Pet Project

Choosing the Right Pet for Your Family

By Malia Jacobson

Are your kids clamoring for a pet? Saying yes may be smart. Research overwhelmingly shows that owning and caring for pets can benefit a child’s self-esteem and self-confidence and can encourage compassion and empathy. Read on for pointers on picking the best pet for your family.


Pet pals

Adding a new pet to a home already occupied by a baby or toddler can be a challenge; when considering which type of animal to get, keep your family’s lifestyle and your baby’s developmental stage in mind. A tail-pulling toddler might be better off with a low-maintenance goldfish or a cat than a boisterous puppy.
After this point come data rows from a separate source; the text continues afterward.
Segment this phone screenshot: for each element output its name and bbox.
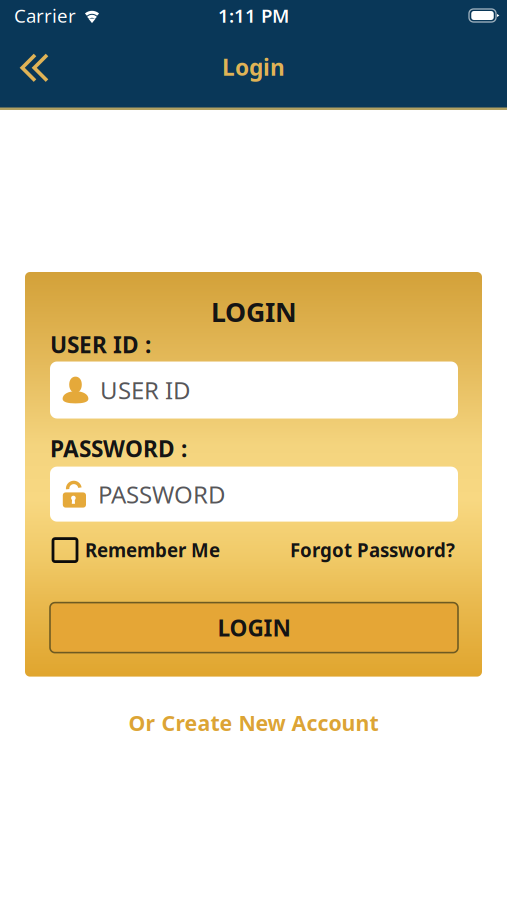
button[interactable]: Forgot Password? <box>290 539 458 562</box>
button[interactable]: Remember Me <box>50 539 220 562</box>
staticText: LOGIN <box>218 613 290 643</box>
staticText: 1:11 PM <box>218 3 289 28</box>
button[interactable]: Back <box>0 31 65 110</box>
staticText: Remember Me <box>85 538 220 562</box>
staticText: PASSWORD : <box>50 434 187 464</box>
staticText: Forgot Password? <box>290 538 455 562</box>
button[interactable]: Or Create New Account <box>128 709 378 737</box>
staticText: Login <box>222 52 285 82</box>
staticText: Carrier <box>14 3 76 28</box>
staticText: PASSWORD <box>98 478 226 510</box>
staticText: USER ID : <box>50 329 151 360</box>
button[interactable]: LOGIN <box>50 603 458 653</box>
staticText: USER ID <box>100 374 191 406</box>
staticText: Or Create New Account <box>128 709 378 737</box>
staticText: LOGIN <box>211 294 297 329</box>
But some parents find that a high-energy puppy or kitten fits right in with a young family; young children can keep up with a playful pup or kitten and parents of babies are already used to getting up at night and cleaning up messes. “Puppies take work, if you are going to add a new addition, make sure the house is ready for noisy nights, and a little bit of chaos for the first few weeks,” says dog trainer Jason Troy.


Pick of the litter

Ready to take the plunge and get a dog for your school-age child? Ask around for guidance on the best breeds for families. Expert dog trainer Joel Silverman, former Animal Planet host and author of Bond With Your Heart, Train With Your Brain: Techniques for Training and Motivating Humans and Other Animals recommends against dogs with a strong prey drive, such as terriers, for families with young children; though these dogs can make wonderful pets, they may react negatively to the noisy, unpredictable nature of a child. “Dogs with a strong prey drive are often quick to react to the sudden movements and may chase or nip in these situations,” he notes. Retrievers, retriever mixes, and other notoriously mellow breeds are known to make great family pets, he says. Selecting a rescue dog? Reach out to a pro beforehand; trainer Jason Troy consults with families prior to bringing their rescue dog home to help ease the transition from shelter to forever home.


Separation station

You’re not the only one who will miss a teen who ships off to camp, college, or to study abroad; your teen’s pet may experience separation anxiety, too. While more college campuses and dormitories are allowing pets, most still don’t, so it’s likely that Fido or Fluffy will have to stay behind when your teen leaves for college. Expect a few weeks of mopey behavior after a teen departs, says Silverman. “Pets bond differently with different members of a family, and a pet will most certainly feel sad when the person he’s most bonded to leaves.” Offer the pet extra attention, petting, and reassurance during this time, and consult with your veterinarian if the animal displays signs of anxiety, such as excess vocalization, accidents, or change in appetite. If your pet isn’t overly anxious, just sad, it may be a great time to consider adding another pet to the family, says Silverman. After the initial adjustment period, a new dog or cat can help distract your pet from the loss while providing the rest of the family with another furry companion to love.